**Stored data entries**
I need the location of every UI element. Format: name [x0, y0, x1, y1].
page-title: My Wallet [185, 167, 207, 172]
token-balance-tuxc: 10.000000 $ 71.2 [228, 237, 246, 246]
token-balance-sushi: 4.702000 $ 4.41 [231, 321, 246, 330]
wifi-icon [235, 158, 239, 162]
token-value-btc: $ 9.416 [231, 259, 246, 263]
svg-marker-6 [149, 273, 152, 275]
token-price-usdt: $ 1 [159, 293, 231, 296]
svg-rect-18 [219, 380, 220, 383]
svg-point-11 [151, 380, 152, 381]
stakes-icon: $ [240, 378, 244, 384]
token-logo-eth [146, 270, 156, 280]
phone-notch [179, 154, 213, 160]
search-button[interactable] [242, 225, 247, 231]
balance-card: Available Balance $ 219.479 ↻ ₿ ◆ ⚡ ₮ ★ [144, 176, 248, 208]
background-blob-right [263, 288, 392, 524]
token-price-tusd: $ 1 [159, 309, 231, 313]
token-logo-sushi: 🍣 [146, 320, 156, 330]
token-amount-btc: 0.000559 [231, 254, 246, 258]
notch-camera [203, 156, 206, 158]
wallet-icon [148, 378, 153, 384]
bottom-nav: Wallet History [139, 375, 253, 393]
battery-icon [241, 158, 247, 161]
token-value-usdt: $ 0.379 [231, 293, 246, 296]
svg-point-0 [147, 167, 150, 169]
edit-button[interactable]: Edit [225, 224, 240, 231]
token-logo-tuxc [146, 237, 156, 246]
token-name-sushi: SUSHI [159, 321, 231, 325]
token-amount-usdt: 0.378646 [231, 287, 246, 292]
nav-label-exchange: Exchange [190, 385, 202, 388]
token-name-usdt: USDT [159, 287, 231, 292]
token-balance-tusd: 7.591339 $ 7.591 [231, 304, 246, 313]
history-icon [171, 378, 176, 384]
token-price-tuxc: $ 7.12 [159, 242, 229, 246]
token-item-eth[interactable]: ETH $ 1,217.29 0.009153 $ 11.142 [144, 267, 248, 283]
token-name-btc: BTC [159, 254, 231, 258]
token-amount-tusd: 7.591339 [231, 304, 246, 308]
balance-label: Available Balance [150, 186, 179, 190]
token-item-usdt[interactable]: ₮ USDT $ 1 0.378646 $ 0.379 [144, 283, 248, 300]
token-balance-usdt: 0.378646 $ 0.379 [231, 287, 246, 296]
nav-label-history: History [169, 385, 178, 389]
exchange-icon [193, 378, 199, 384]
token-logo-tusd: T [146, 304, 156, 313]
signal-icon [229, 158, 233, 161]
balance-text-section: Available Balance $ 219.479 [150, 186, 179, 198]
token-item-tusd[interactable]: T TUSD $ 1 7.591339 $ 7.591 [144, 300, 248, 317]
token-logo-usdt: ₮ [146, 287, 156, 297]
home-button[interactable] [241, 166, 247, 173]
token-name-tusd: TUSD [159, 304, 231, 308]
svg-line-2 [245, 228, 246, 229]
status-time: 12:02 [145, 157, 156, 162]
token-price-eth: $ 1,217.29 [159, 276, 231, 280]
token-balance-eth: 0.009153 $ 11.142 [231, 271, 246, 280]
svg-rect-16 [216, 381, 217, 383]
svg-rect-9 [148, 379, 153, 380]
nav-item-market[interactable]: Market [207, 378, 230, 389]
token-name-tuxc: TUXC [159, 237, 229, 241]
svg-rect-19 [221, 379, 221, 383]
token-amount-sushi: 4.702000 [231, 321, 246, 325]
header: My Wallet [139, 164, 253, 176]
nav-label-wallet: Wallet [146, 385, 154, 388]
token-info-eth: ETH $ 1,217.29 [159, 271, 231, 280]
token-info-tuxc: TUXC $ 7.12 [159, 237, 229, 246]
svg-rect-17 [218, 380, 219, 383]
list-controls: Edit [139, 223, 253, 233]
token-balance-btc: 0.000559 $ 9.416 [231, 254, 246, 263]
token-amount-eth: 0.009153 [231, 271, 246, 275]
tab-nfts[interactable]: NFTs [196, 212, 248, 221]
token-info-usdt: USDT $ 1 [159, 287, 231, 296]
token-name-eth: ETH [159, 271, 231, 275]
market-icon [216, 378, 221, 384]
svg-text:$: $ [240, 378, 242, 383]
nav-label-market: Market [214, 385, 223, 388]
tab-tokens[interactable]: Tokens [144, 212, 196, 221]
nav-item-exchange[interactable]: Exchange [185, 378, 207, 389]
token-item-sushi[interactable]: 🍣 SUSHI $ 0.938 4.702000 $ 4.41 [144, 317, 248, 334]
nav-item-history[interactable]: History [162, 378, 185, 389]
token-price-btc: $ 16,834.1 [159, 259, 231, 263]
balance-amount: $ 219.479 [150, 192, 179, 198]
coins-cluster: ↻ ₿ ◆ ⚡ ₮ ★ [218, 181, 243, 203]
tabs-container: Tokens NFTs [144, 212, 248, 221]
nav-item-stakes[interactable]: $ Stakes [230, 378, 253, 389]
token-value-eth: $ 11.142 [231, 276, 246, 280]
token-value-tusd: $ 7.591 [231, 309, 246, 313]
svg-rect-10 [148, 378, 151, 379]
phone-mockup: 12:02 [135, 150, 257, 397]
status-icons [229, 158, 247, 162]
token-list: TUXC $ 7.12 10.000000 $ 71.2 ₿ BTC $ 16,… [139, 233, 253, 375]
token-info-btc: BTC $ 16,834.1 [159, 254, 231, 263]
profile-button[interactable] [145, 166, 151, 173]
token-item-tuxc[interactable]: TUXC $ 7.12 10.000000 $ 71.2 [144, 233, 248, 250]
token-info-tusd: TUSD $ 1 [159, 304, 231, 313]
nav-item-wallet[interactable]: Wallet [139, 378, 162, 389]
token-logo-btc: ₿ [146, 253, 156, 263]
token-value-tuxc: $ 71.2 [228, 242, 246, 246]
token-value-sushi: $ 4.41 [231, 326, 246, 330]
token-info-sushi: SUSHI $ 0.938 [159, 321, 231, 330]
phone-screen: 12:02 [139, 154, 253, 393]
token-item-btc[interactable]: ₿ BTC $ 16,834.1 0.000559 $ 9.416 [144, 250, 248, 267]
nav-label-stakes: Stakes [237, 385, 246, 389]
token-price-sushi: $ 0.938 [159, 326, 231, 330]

**EXERCISE AIM**
For each line in the data that holds the word "phone", copy the line.

**SOLUTION FOR THIS EXERCISE**
phone-notch [179, 154, 213, 160]
phone-mockup: 12:02 [135, 150, 257, 397]
phone-screen: 12:02 [139, 154, 253, 393]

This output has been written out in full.